Car les Etats-Unis, grands défenseurs auto-proclamés de la liberté (économique), de la démocratie (sous influence et sous contrôle des puissantes compagnies et des très riches donateurs privés), sans oublier son charismatique président Barack Obama (très inattendu Nobel de la paix 2009… pour celui qui n’a toujours pas fermé le camp illégal de Guantanamo ou ses exécutions capitales par drones interposés… ?), défendent en priorité les intérêts de quelques grandes compagnies, de quelques très grandes fortunes qui ont bâti des empires, notamment sur le pétrole et le commerce des armes, et qui désormais dictent à nouveau leurs ordres et leurs lois à la plupart des dirigeants politiques.

Revue de presse :

  • [rajout] L’Etat islamique a attaqué la plus grande raffinerie d’Irak
    Par LaTribune.fr, le 12 avril 2015
    Les combattants de l’Etat islamique multiplient actuellement les attaques en Irak. Coup de bluff ou démonstration de force ?
    (…)
    Une raffinerie stratégique
    Le site de la raffinerie a été le théâtre de violentes batailles depuis que l’EI a pris en 2014 le contrôle de pans entiers de l’Irak. La raffinerie a été assiégée pendant plusieurs mois par les jihadistes. Une opération de l’armée irakienne, soutenu par des frappes aériennes de la coalition menée par les Etats-Unis, a finalement réussi à briser le siège en octobre avant de reprendre totalement en novembre le site et la ville de Baïji, juste au sud de la raffinerie. La raffinerie produisait autrefois 300.000 barils par jour, fournissant 50% de la demande locale.
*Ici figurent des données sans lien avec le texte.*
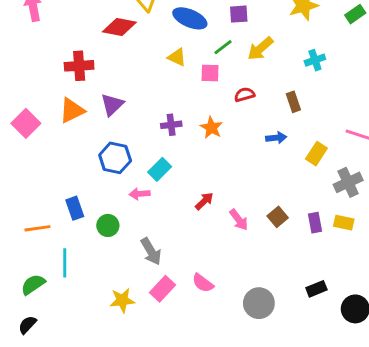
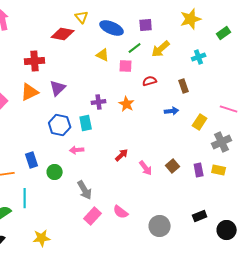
green rectangle: (355, 14) -> (224, 33), moved
cyan rectangle: (160, 169) -> (86, 123), moved, turned -56
yellow star: (122, 300) -> (42, 238), moved

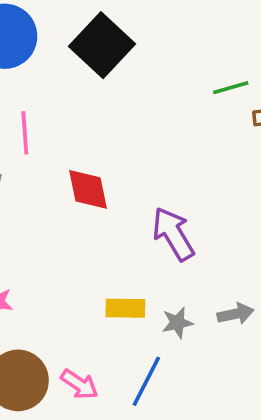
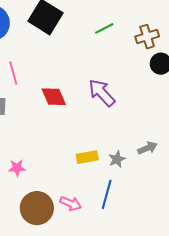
green line: (231, 88) -> (104, 28), moved
purple arrow: (173, 234) -> (102, 93), moved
    Source : www.latribune.fr/economie/international/l-etat-islamique-a-attaque-la-plus-grande-raffinerie-d-irak-468239.html
  • « Comment la géopolitique du pétrole explique la crise en Irak »
    Par Gilles Bridier, Slate.fr, le 18 août 2014
    Les sunnites veulent se réapproprier des richesses qui leur échappent au bénéfice des chiites. Mais les djihadistes de l’EIIL comme les Kurdes et le pouvoir de Bagdad ont intérêt à maintenir les installations pétrolières en état de fonctionner. Au moins aussi longtemps que chaque camp espère l’emporter…
    (…)
    L’Irak est redevenu une grande puissance pétrolière. Avec  des réserves évaluées à plus de 144 milliards de barils contre 265 milliards pour l’Arabie saoudite et 157 milliards pour l’Iran, il est, selon les dernières statistiques de l’Opep, l’un des pays les plus richement dotés du Moyen-Orient. Et la production, qui fut longtemps désorganisée à cause du conflit avec l’Iran, de la première guerre du Golfe au Koweït, des sanctions de l’Onu puis de l’invasion américaine, retrouve ses records d’antan.
    (Lire la suite…)
    Source : www.slate.fr/story/90929/petrole-irak-kurdistan-geopolitique
  • « IRAK Le pétrole, le nerf de la guerre »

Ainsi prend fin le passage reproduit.